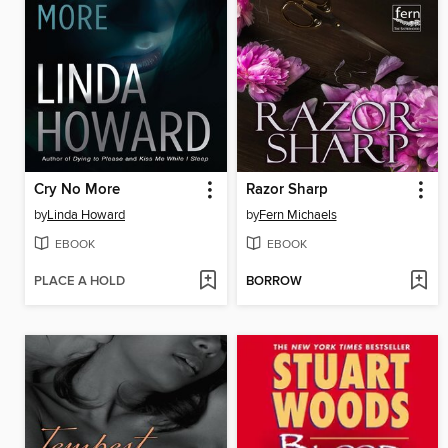
Cry No More
Razor Sharp
by
Linda Howard
by
Fern Michaels
EBOOK
EBOOK
PLACE A HOLD
BORROW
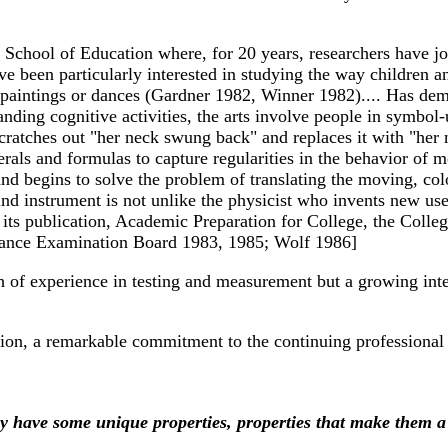
te School of Education where, for 20 years, researchers have j
been particularly interested in studying the way children and 
aintings or dances (Gardner 1982, Winner 1982).... Has demons
anding cognitive activities, the arts involve people in symbol
atches out "her neck swung back" and replaces it with "her 
als and formulas to capture regularities in the behavior of 
r and begins to solve the problem of translating the moving, c
d instrument is not unlike the physicist who invents new uses 
n its publication, Academic Preparation for College, the Coll
ntrance Examination Board 1983, 1985; Wolf 1986]
 of experience in testing and measurement but a growing inter
tion, a remarkable commitment to the continuing professional 
y have some unique properties, properties that make them a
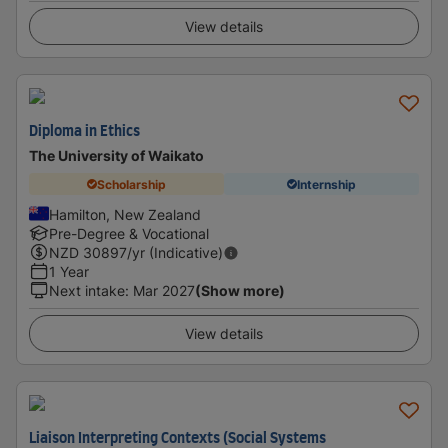
View details
Diploma in Ethics
The University of Waikato
Scholarship
Internship
Hamilton, New Zealand
Pre-Degree & Vocational
NZD
30897
/yr (Indicative)
1 Year
Next intake
:
Mar 2027
(Show more)
View details
Liaison Interpreting Contexts (Social Systems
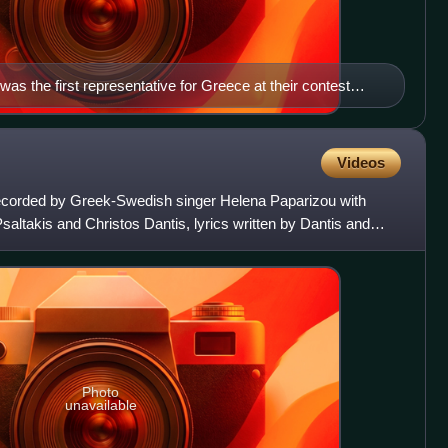
 was the first representative for Greece at their contest
Videos
corded by Greek-Swedish singer Helena Paparizou with
ltakis and Christos Dantis, lyrics written by Dantis and
ced by
Photo
unavailable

▬▬▬▬▬▬

**EXERCISE OBJECTIVE**. Each record above is to be returned unchanged, while any picture it holds stays out.

**RESULT**.
Cry No More
Razor Sharp
by
Linda Howard
by
Fern Michaels
EBOOK
EBOOK
PLACE A HOLD
BORROW
te School of Education where, for 20 years, researchers have j
been particularly interested in studying the way children and 
aintings or dances (Gardner 1982, Winner 1982).... Has demons
anding cognitive activities, the arts involve people in symbol
atches out "her neck swung back" and replaces it with "her 
als and formulas to capture regularities in the behavior of 
r and begins to solve the problem of translating the moving, c
d instrument is not unlike the physicist who invents new uses 
n its publication, Academic Preparation for College, the Coll
ntrance Examination Board 1983, 1985; Wolf 1986]
 of experience in testing and measurement but a growing inter
tion, a remarkable commitment to the continuing professional 
y have some unique properties, properties that make them a
View details
Diploma in Ethics
The University of Waikato
Scholarship
Internship
Hamilton, New Zealand
Pre-Degree & Vocational
NZD
30897
/yr (Indicative)
1 Year
Next intake
:
Mar 2027
(Show more)
View details
Liaison Interpreting Contexts (Social Systems
 was the first representative for Greece at their contest
Videos
corded by Greek-Swedish singer Helena Paparizou with
ltakis and Christos Dantis, lyrics written by Dantis and
ced by
Photo
unavailable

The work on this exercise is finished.